- Interactive map of Verkhivtseve urban hromada
- Country: Ukraine
- Oblast: Dnipropetrovsk Oblast
- Raion: Kamianske Raion
- Admin. center: Verkhivtseve

Area
- • Total: 153.3 km^{2} (59.2 sq mi)

Population (2020)
- • Total: 12,053
- • Density: 78.62/km^{2} (203.6/sq mi)
- CATOTTG code: UA12040030000066040
- Settlements: 11
- Cities: 1
- Rural settlements: 1
- Villages: 9
- Website: https://vmiskrada.gov.ua

= Verkhivtseve urban hromada =

Verkhivtseve urban hromada (Верхівцівська міська територіальна громада) is one of the hromadas of Ukraine, located in Kamianske Raion within Dnipropetrovsk Oblast.

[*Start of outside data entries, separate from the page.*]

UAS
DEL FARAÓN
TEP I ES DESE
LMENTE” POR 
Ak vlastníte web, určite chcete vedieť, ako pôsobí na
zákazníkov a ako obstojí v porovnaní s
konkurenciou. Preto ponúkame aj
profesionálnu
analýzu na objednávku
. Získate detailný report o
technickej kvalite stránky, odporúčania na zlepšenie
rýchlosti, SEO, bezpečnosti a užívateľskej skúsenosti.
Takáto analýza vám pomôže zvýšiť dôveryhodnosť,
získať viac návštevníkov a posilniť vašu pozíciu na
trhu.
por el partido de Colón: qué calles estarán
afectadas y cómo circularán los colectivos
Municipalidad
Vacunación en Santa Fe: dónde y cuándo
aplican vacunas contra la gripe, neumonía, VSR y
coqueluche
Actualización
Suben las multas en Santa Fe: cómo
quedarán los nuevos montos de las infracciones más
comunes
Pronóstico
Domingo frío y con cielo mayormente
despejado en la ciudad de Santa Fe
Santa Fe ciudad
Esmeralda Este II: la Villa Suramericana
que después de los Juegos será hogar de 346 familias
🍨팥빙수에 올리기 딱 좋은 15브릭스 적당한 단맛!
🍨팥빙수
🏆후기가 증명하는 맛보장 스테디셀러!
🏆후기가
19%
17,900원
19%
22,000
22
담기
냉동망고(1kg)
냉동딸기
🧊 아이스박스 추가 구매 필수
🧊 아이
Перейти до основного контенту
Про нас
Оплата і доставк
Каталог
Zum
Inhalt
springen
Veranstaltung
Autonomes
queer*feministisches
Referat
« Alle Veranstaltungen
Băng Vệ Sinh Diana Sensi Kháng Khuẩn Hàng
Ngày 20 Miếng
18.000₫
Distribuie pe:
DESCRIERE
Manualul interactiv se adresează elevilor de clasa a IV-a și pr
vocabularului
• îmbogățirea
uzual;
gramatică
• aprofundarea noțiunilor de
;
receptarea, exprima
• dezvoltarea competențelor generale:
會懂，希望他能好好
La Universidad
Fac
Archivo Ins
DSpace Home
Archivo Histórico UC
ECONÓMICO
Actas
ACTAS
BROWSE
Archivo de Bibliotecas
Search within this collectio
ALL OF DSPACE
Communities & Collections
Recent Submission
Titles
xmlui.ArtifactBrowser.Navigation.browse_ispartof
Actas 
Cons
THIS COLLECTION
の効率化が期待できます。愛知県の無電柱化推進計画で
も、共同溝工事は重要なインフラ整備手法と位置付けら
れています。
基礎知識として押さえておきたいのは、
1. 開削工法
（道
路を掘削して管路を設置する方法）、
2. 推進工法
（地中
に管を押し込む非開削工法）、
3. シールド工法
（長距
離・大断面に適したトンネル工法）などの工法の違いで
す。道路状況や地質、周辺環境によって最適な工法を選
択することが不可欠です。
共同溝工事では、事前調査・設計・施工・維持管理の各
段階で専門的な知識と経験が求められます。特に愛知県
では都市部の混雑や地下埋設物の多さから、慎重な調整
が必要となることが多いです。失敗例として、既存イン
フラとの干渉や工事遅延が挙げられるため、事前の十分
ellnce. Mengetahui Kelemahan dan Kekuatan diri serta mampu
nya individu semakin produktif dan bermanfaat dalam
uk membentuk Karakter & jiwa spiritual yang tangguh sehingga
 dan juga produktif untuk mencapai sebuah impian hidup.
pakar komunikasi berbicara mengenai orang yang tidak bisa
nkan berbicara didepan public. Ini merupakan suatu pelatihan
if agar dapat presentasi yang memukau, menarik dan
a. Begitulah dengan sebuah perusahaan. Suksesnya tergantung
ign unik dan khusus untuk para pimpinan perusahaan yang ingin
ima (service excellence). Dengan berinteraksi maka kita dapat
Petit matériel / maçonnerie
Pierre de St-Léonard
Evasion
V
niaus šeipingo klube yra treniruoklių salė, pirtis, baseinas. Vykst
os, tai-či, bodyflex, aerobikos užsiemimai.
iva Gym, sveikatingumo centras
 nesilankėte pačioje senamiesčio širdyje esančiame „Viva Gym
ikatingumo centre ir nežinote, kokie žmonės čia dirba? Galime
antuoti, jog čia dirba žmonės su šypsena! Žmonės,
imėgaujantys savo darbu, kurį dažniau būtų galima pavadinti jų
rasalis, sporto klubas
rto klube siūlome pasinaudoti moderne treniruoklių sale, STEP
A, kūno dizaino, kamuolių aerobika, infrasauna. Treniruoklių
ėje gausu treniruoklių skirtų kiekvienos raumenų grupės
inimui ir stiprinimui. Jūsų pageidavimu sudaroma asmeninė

The administrative center is the city of Verkhivtseve.

The area of the territory is 153.3 km2, the population of the hromada is 12,503 (2020).

== Composition ==
In addition to one city (Vilnohirsk), the hromada contains one rural settlement (Sokolivka) and 9 villages:

- Adalymivka
- Dubove
- Hranove
- Kalynivka
- Malooleksandrivka
- Petrivka
- Polivske
- Saksahan
- Shyroke

== History ==
Formed in 2020, in accordance with the order of the Cabinet of Ministers of Ukraine No. 709-r dated June 12, 2020 "On the determination of administrative centers and approval of territories of territorial communities of Dnipropetrovsk Oblast", by merging the territories and settlements of Verkhivtseve City and Malooleksandrivka Village Councils of Verkhnodniprovsk Raion of Dnipropetrovsk Oblast.